§ **Directions**
Give back the records below verbatim, please, but without a single image.

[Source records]

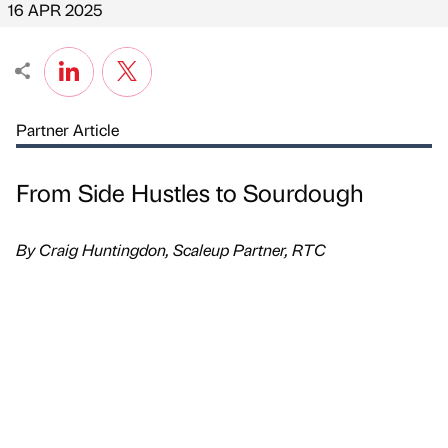
16 APR 2025
Partner Article
From Side Hustles to Sourdough
By Craig Huntingdon, Scaleup Partner, RTC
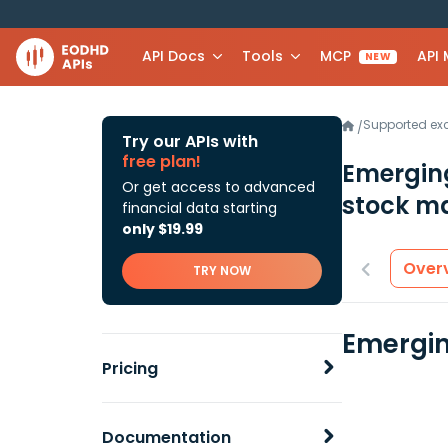
API Docs
Tools
MCP
API
NEW
Supported e
/
Try our APIs with
free plan!
Emergin
Or get access to advanced
stock ma
financial data starting
only $19.99
Over
TRY NOW
Emergin
Pricing
Documentation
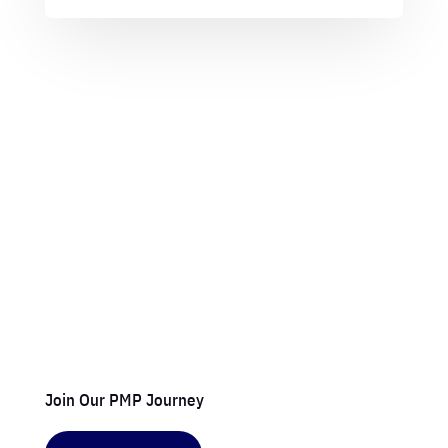
Join Our PMP Journey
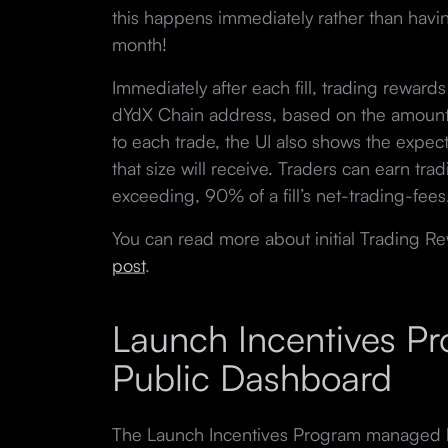
this happens immediately rather than having
month!
Immediately after each fill, trading rewards 
dYdX Chain address, based on the amount o
to each trade, the UI also shows the expec
that size will receive. Traders can earn tra
exceeding, 90% of a fill’s net-trading-fees
You can read more about initial Trading Re
post
.
Launch Incentives P
Public Dashboard
The Launch Incentives Program managed b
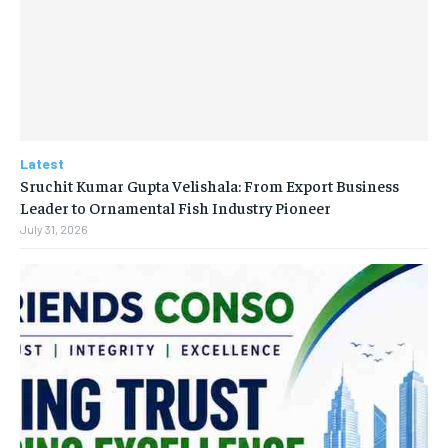
Latest
Sruchit Kumar Gupta Velishala: From Export Business
Leader to Ornamental Fish Industry Pioneer
July 31, 2026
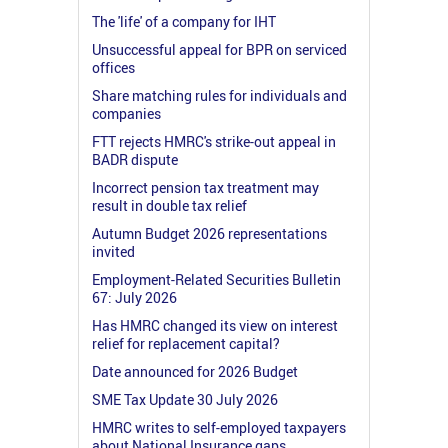
The 'life' of a company for IHT
Unsuccessful appeal for BPR on serviced
offices
Share matching rules for individuals and
companies
FTT rejects HMRC's strike-out appeal in
BADR dispute
Incorrect pension tax treatment may
result in double tax relief
Autumn Budget 2026 representations
invited
Employment-Related Securities Bulletin
67: July 2026
Has HMRC changed its view on interest
relief for replacement capital?
Date announced for 2026 Budget
SME Tax Update 30 July 2026
HMRC writes to self-employed taxpayers
about National Insurance gaps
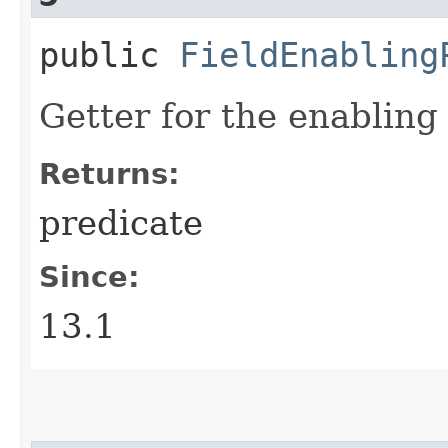
public
FieldEnabling
Getter for the enabling
Returns:
predicate
Since:
13.1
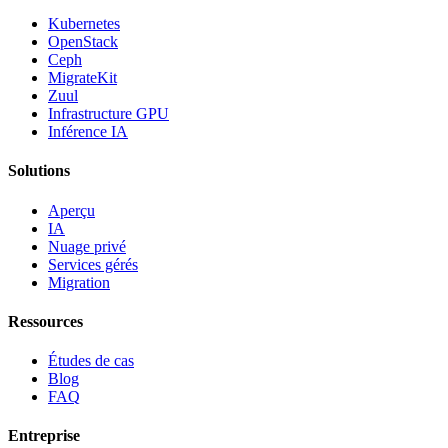
Kubernetes
OpenStack
Ceph
MigrateKit
Zuul
Infrastructure GPU
Inférence IA
Solutions
Aperçu
IA
Nuage privé
Services gérés
Migration
Ressources
Études de cas
Blog
FAQ
Entreprise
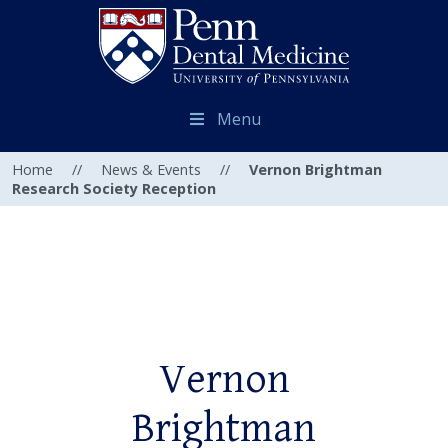
Menu
Home
//
News & Events
//
Vernon Brightman
Research Society Reception
Vernon
Brightman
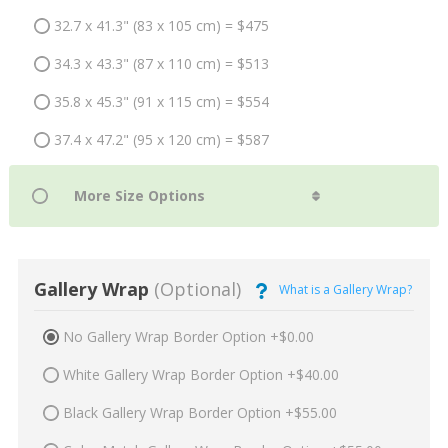
32.7 x 41.3" (83 x 105 cm) = $475
34.3 x 43.3" (87 x 110 cm) = $513
35.8 x 45.3" (91 x 115 cm) = $554
37.4 x 47.2" (95 x 120 cm) = $587
Gallery Wrap
(Optional)
What is a Gallery Wrap?
No Gallery Wrap Border Option +$0.00
White Gallery Wrap Border Option +$40.00
Black Gallery Wrap Border Option +$55.00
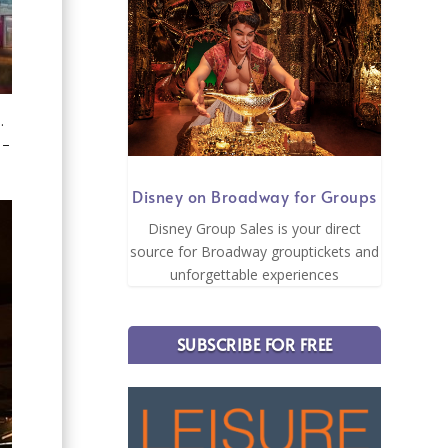
e.
 –
Disney on Broadway for Groups
Disney Group Sales is your direct
source for Broadway grouptickets and
unforgettable experiences
SUBSCRIBE FOR FREE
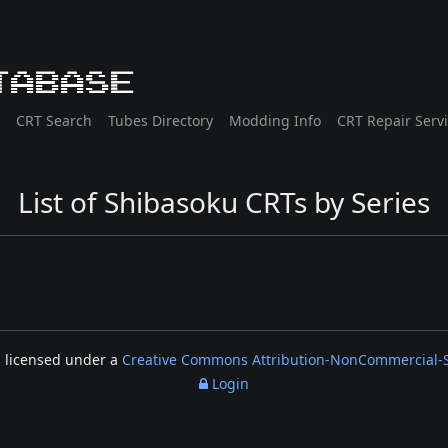
tabase
CRT Search
Tubes Directory
Modding Info
CRT Repair Serv
List of Shibasoku CRTs by Series
s licensed under a
Creative Commons Attribution-NonCommercial-Sh
Login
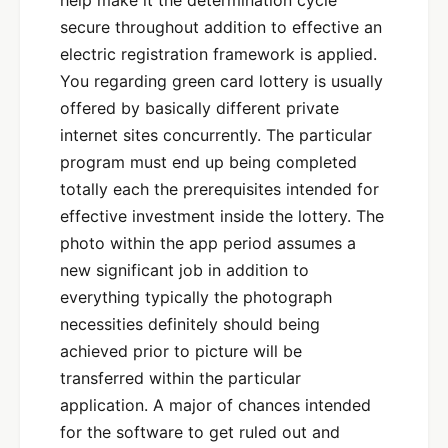
help make it the determination cycle
secure throughout addition to effective an
electric registration framework is applied.
You regarding green card lottery is usually
offered by basically different private
internet sites concurrently. The particular
program must end up being completed
totally each the prerequisites intended for
effective investment inside the lottery. The
photo within the app period assumes a
new significant job in addition to
everything typically the photograph
necessities definitely should being
achieved prior to picture will be
transferred within the particular
application. A major of chances intended
for the software to get ruled out and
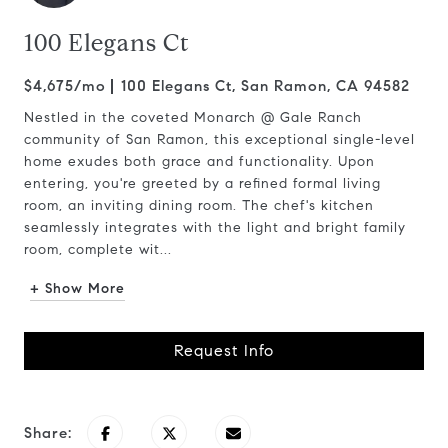
100 Elegans Ct
$4,675/mo
100 Elegans Ct, San Ramon, CA 94582
Nestled in the coveted Monarch @ Gale Ranch
community of San Ramon, this exceptional single-level
home exudes both grace and functionality. Upon
entering, you're greeted by a refined formal living
room, an inviting dining room. The chef's kitchen
seamlessly integrates with the light and bright family
room, complete wit...
+ Show More
Request Info
Share:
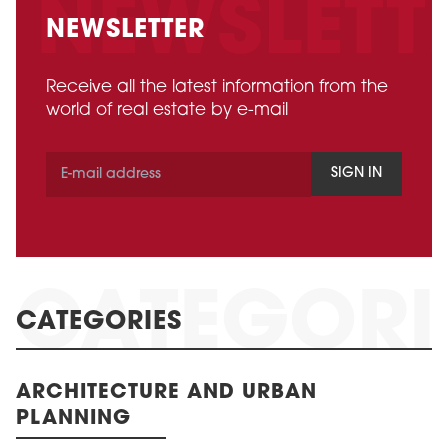
NEWSLETTER
Receive all the latest information from the
world of real estate by e-mail
SIGN IN
CATEGORIES
ARCHITECTURE AND URBAN
PLANNING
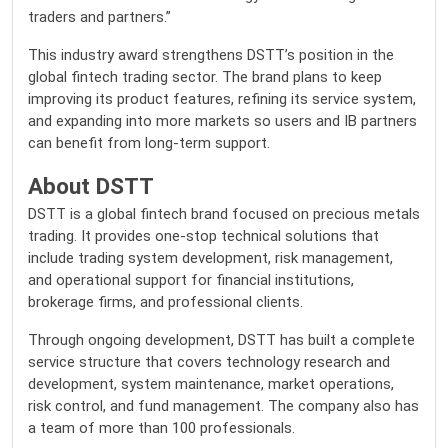
traders and partners.”
This industry award strengthens DSTT’s position in the
global fintech trading sector. The brand plans to keep
improving its product features, refining its service system,
and expanding into more markets so users and IB partners
can benefit from long-term support.
About DSTT
DSTT
is a global fintech brand focused on precious metals
trading. It provides one-stop technical solutions that
include trading system development, risk management,
and operational support for financial institutions,
brokerage firms, and professional clients.
Through ongoing development, DSTT has built a complete
service structure that covers technology research and
development, system maintenance, market operations,
risk control, and fund management. The company also has
a team of more than 100 professionals.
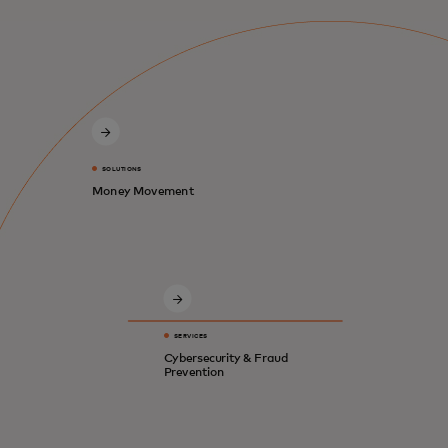
SOLUTIONS
Money Movement
SERVICES
Cybersecurity & Fraud
Prevention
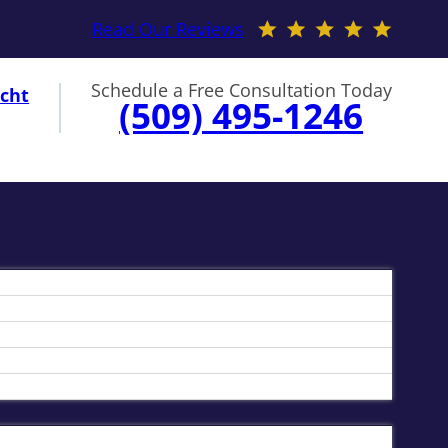
Read Our Reviews
Schedule a Free Consultation Today
cht
(509) 495-1246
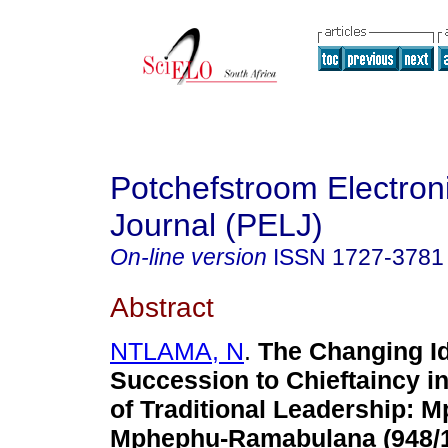
Potchefstroom Electron
Journal (PELJ)
On-line version
ISSN
1727-3781
Abstract
NTLAMA, N
.
The Changing Id
Succession to Chieftaincy in 
of Traditional Leadership
: 
Mphephu-Ramabulana (948/1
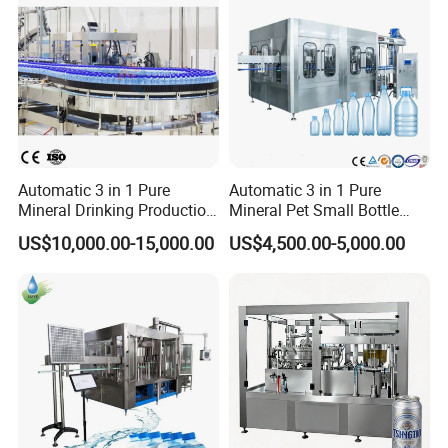
Automatic 3 in 1 Pure
Automatic 3 in 1 Pure
Mineral Drinking Production
Mineral Pet Small Bottle
Bottling Plant Line Filling
Filling Line Bottling Plant
US$10,000.00-15,000.00
US$4,500.00-5,000.00
Bottle Water Making
Water Production Line
Machines Mineral Water
Capping Machines Drinking
Plant
Water Filling Machine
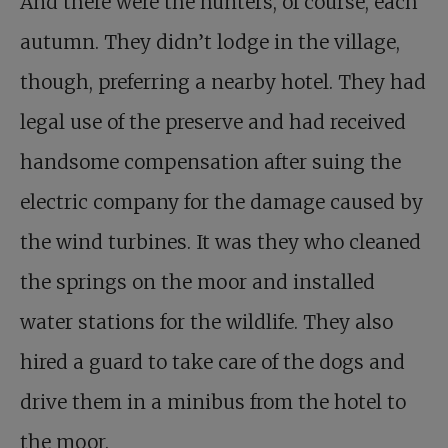
And there were the hunters, of course, each
autumn. They didn’t lodge in the village,
though, preferring a nearby hotel. They had
legal use of the preserve and had received
handsome compensation after suing the
electric company for the damage caused by
the wind turbines. It was they who cleaned
the springs on the moor and installed
water stations for the wildlife. They also
hired a guard to take care of the dogs and
drive them in a minibus from the hotel to
the moor.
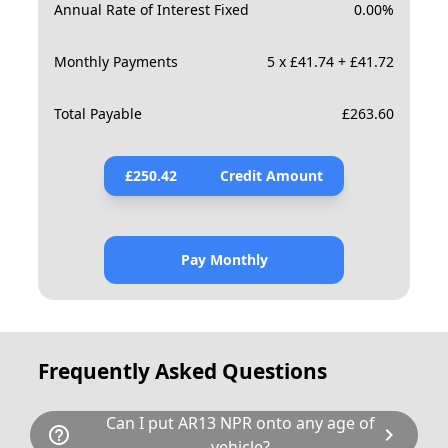
Annual Rate of Interest Fixed
0.00
%
Monthly Payments
5 x £41.74 + £41.72
Total Payable
£
263.60
£
250.42
Credit Amount
Pay Monthly
Frequently Asked Questions
Can I put AR13 NPR onto any age of
help_outline
chevron_right
vehicle?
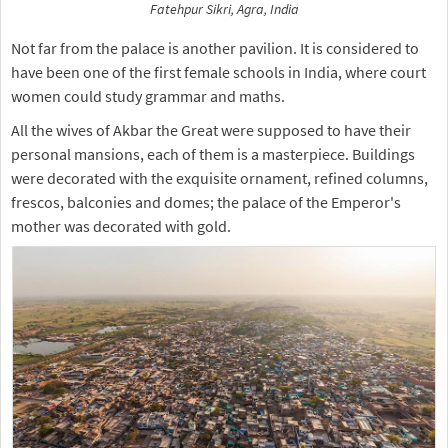
Fatehpur Sikri, Agra, India
Not far from the palace is another pavilion. It is considered to
have been one of the first female schools in India, where court
women could study grammar and maths.
All the wives of Akbar the Great were supposed to have their
personal mansions, each of them is a masterpiece. Buildings
were decorated with the exquisite ornament, refined columns,
frescos, balconies and domes; the palace of the Emperor's
mother was decorated with gold.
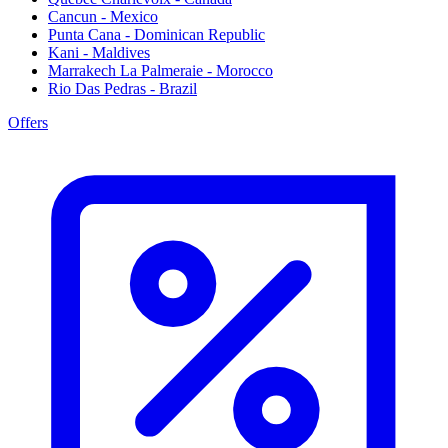
Cancun - Mexico
Punta Cana - Dominican Republic
Kani - Maldives
Marrakech La Palmeraie - Morocco
Rio Das Pedras - Brazil
Offers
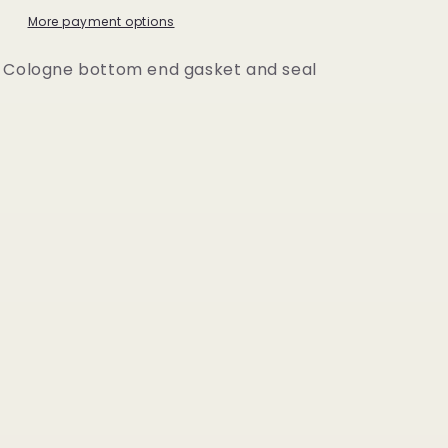
Set
More payment options
 Cologne bottom end gasket and seal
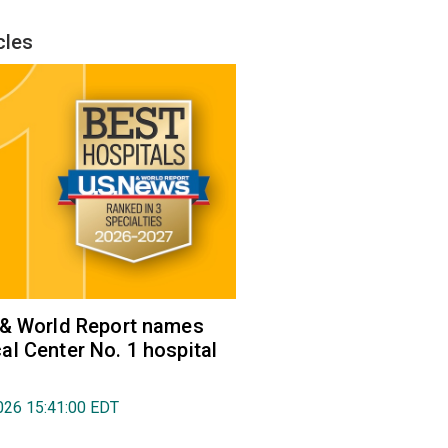
cles
 & World Report names
l Center No. 1 hospital
026 15:41:00 EDT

§ **Task output**
16 APR 2025
Partner Article
From Side Hustles to Sourdough
By Craig Huntingdon, Scaleup Partner, RTC
API Docs
Tools
MCP
API
NEW
Supported e
/
Try our APIs with
free plan!
Emergin
Or get access to advanced
stock ma
financial data starting
only $19.99
Over
TRY NOW
Emergin
Pricing
Documentation
Join Our PMP Journey
this happens immediately rather than having
month!
Immediately after each fill, trading rewards 
dYdX Chain address, based on the amount o
to each trade, the UI also shows the expec
that size will receive. Traders can earn tra
exceeding, 90% of a fill’s net-trading-fees
You can read more about initial Trading Re
post
.
Launch Incentives P
Public Dashboard
The Launch Incentives Program managed b
Latest
Sruchit Kumar Gupta Velishala: From Export Business
Leader to Ornamental Fish Industry Pioneer
July 31, 2026
The 'life' of a company for IHT
Unsuccessful appeal for BPR on serviced
offices
Share matching rules for individuals and
companies
FTT rejects HMRC's strike-out appeal in
BADR dispute
Incorrect pension tax treatment may
result in double tax relief
Autumn Budget 2026 representations
invited
Employment-Related Securities Bulletin
67: July 2026
Has HMRC changed its view on interest
relief for replacement capital?
Date announced for 2026 Budget
SME Tax Update 30 July 2026
HMRC writes to self-employed taxpayers
about National Insurance gaps
public
FieldEnabling
Getter for the enabling
Returns:
predicate
Since:
13.1
Kubernetes
OpenStack
Ceph
MigrateKit
Zuul
Infrastructure GPU
Inférence IA
Solutions
Aperçu
IA
Nuage privé
Services gérés
Migration
Ressources
Études de cas
Blog
FAQ
Entreprise
Menu
Home
//
News & Events
//
Vernon Brightman
Research Society Reception
Vernon
Brightman
32.7 x 41.3" (83 x 105 cm) = $475
34.3 x 43.3" (87 x 110 cm) = $513
35.8 x 45.3" (91 x 115 cm) = $554
37.4 x 47.2" (95 x 120 cm) = $587
Gallery Wrap
(Optional)
What is a Gallery Wrap?
No Gallery Wrap Border Option +$0.00
White Gallery Wrap Border Option +$40.00
Black Gallery Wrap Border Option +$55.00
e.
 –
Disney on Broadway for Groups
Disney Group Sales is your direct
source for Broadway grouptickets and
unforgettable experiences
SUBSCRIBE FOR FREE
tabase
CRT Search
Tubes Directory
Modding Info
CRT Repair Serv
List of Shibasoku CRTs by Series
s licensed under a
Creative Commons Attribution-NonCommercial-Sh
Login
help make it the determination cycle
secure throughout addition to effective an
electric registration framework is applied.
You regarding green card lottery is usually
offered by basically different private
internet sites concurrently. The particular
program must end up being completed
totally each the prerequisites intended for
effective investment inside the lottery. The
photo within the app period assumes a
new significant job in addition to
everything typically the photograph
necessities definitely should being
achieved prior to picture will be
transferred within the particular
application. A major of chances intended
for the software to get ruled out and
100 Elegans Ct
$4,675/mo
100 Elegans Ct, San Ramon, CA 94582
Nestled in the coveted Monarch @ Gale Ranch
community of San Ramon, this exceptional single-level
home exudes both grace and functionality. Upon
entering, you're greeted by a refined formal living
room, an inviting dining room. The chef's kitchen
seamlessly integrates with the light and bright family
room, complete wit...
+ Show More
Request Info
Share:
NEWSLETTER
Receive all the latest information from the
world of real estate by e-mail
SIGN IN
CATEGORIES
ARCHITECTURE AND URBAN
PLANNING
traders and partners.”
This industry award strengthens DSTT’s position in the
global fintech trading sector. The brand plans to keep
improving its product features, refining its service system,
and expanding into more markets so users and IB partners
can benefit from long-term support.
About DSTT
DSTT
is a global fintech brand focused on precious metals
trading. It provides one-stop technical solutions that
include trading system development, risk management,
and operational support for financial institutions,
brokerage firms, and professional clients.
Through ongoing development, DSTT has built a complete
service structure that covers technology research and
development, system maintenance, market operations,
risk control, and fund management. The company also has
a team of more than 100 professionals.
SOLUTIONS
Money Movement
SERVICES
Cybersecurity & Fraud
Prevention
Read Our Reviews
Schedule a Free Consultation Today
cht
(509) 495-1246
Potchefstroom Electron
Journal (PELJ)
On-line version
ISSN
1727-3781
Abstract
NTLAMA, N
.
The Changing Id
Succession to Chieftaincy in 
of Traditional Leadership
: 
Mphephu-Ramabulana (948/1
Automatic 3 in 1 Pure
Automatic 3 in 1 Pure
Mineral Drinking Production
Mineral Pet Small Bottle
Bottling Plant Line Filling
Filling Line Bottling Plant
US$10,000.00-15,000.00
US$4,500.00-5,000.00
Bottle Water Making
Water Production Line
Machines Mineral Water
Capping Machines Drinking
Plant
Water Filling Machine
And there were the hunters, of course, each
autumn. They didn’t lodge in the village,
though, preferring a nearby hotel. They had
legal use of the preserve and had received
handsome compensation after suing the
electric company for the damage caused by
the wind turbines. It was they who cleaned
the springs on the moor and installed
water stations for the wildlife. They also
hired a guard to take care of the dogs and
drive them in a minibus from the hotel to
the moor.
Annual Rate of Interest Fixed
0.00
%
Monthly Payments
5 x £41.74 + £41.72
Total Payable
£
263.60
£
250.42
Credit Amount
Pay Monthly
Frequently Asked Questions
Can I put AR13 NPR onto any age of
help_outline
chevron_right
vehicle?
Fatehpur Sikri, Agra, India
Not far from the palace is another pavilion. It is considered to
have been one of the first female schools in India, where court
women could study grammar and maths.
All the wives of Akbar the Great were supposed to have their
personal mansions, each of them is a masterpiece. Buildings
were decorated with the exquisite ornament, refined columns,
frescos, balconies and domes; the palace of the Emperor's
mother was decorated with gold.
Cancun - Mexico
Punta Cana - Dominican Republic
Kani - Maldives
Marrakech La Palmeraie - Morocco
Rio Das Pedras - Brazil
Offers
Set
More payment options
 Cologne bottom end gasket and seal
cles
 & World Report names
l Center No. 1 hospital
026 15:41:00 EDT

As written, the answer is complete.